Nuclear magnetic resonance (NMR) is a physical phenomenon based upon the quantum mechanical magnetic properties of an atom's nucleus. Magnetic nuclei, like ¹H and ³¹C, absorb radiofrequency energy when placed in a magnetic field of a strength specific to the identity of the nuclei. When this absorption occurs, the nucleus is described as being in resonance. Different atoms within a molecule resonate at different frequencies at a given field strength. The observation of the resonance frequencies of a molecule allows a user to discover structural information about the molecule. This phenomenon is known as the chemical shift and is the most important characteristic of a nucleus in terms of NMR. The shift of an individual atom depends on its atomic properties, such as the type of nucleus, its hybridization state and the overall electronic environment surrounding the nucleus (bonds, conjugation networks etc.).

In an NMR spectrum each atom of interest is associated with a peak characterized by a chemical shift, the intensity of the peak and one or more coupling constants associated with interacting nuclei. Since nuclei themselves are little magnets they can influence each other and change the energy of nearby nuclei as they resonate. This phenomenon is known as spin–spin coupling. The most important type of interaction is scalar coupling and occurs between two nuclei mediated through chemical bonds, and can be seen up to three bonds away. Longer range nuclei can also be experienced.

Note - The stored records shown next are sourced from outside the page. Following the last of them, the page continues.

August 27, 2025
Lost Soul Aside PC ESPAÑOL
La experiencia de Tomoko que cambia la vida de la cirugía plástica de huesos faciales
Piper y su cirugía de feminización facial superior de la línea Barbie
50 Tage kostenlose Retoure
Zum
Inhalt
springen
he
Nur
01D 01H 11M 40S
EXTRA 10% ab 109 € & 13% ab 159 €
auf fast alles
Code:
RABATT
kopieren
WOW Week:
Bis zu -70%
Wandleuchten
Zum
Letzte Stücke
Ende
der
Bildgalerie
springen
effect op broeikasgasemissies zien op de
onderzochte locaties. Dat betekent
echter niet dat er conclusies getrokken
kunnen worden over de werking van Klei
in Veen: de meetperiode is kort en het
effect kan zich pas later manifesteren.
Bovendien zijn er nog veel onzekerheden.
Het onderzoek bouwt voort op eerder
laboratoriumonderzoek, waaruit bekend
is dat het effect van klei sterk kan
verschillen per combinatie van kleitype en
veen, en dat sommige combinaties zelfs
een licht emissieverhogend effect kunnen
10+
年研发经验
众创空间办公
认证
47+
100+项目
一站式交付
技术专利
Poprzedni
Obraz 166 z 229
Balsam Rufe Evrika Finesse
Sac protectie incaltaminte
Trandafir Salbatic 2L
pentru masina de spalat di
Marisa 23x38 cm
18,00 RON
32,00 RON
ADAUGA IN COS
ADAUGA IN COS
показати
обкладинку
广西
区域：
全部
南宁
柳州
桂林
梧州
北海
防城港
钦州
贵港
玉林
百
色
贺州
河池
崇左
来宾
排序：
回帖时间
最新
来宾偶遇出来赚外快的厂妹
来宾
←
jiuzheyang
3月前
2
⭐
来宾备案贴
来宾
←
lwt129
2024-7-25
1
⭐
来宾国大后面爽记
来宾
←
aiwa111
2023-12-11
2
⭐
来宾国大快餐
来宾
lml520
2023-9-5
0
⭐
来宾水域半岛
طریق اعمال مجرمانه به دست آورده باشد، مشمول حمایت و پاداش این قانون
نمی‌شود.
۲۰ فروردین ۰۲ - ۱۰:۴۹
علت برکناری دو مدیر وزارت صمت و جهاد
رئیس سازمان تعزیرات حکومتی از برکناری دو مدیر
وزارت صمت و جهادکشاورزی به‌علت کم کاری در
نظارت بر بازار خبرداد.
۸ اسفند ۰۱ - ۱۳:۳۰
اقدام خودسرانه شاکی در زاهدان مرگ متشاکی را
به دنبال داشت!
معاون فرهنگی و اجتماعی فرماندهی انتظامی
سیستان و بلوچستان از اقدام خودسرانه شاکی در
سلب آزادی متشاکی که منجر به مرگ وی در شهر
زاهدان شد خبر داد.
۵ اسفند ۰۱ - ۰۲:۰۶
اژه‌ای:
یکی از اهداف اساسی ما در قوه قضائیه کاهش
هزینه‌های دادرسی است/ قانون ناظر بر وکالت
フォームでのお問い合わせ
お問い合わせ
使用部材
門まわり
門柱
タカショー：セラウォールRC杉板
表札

For a complex molecule a spectrum can be a complex distribution of chemical shifts, homonuclear and heteronuclear couplings and spectra can be envisaged to represent a fingerprint of a structure. The information contained within a spectrum commonly provides sufficient information to elucidate a chemical structure. For a complex structure a series of different spectra and other forms of analytical data are generally required.

Computer-based approaches to the analysis of complex data sets have revolutionized chemistry, physics and biology and applications of computers to structure elucidation problems are a natural extension. A comprehensive review of contemporary computer-based structure elucidation techniques can be found in [1]. An obvious first step when determining the structure of a compound by its NMR spectra is to search available NMR databases. There are numerous databases available, both free and commercial, allowing users to search by chemical shift information and to identify consistent chemical structures. If the structure is not found among known structures then the procedure for computer based structure elucidation consists of two parts: generating all possible isomers and choosing the structure best matching the experimental data. All possible isomers of a structure can be generated based on its molecular formula but the number structures obtained in this case is usually ridiculously large. A better approach to the analysis of the data is to hypothesize a set of possible isomers using information from mass spectrometry data, appropriate 2D NMR correlations, user input regarding reaction materials or prior knowledge of the system under study, etc. In both cases, the user will then interpret the available information or acquire additional supporting data to whittle down the list of isomers to a final structure consistent with all of the data.

If spectral data are incomplete by nature or due to the poor quality of the experimental data, as often occurs in everyday situations, more than one structure can correspond to the spectral data. The challenging problem of selecting the best structure from several candidates now arises. Generally the subset of structures is generally quite close in nature and match the spectral data fairly consistently. To resolve this challenge the comparison of calculated and experimental carbon ¹³C NMR spectra associated with the generated structures is the most powerful method available [1]. To determine numerically how likely a structure is, for each atom the values of the calculated and experimental chemical shifts are compared with each other. After this procedure of ranking the candidate isomers by the obtained differences in predicted and experimental shifts the structure with the smallest difference is considered as the correct structure.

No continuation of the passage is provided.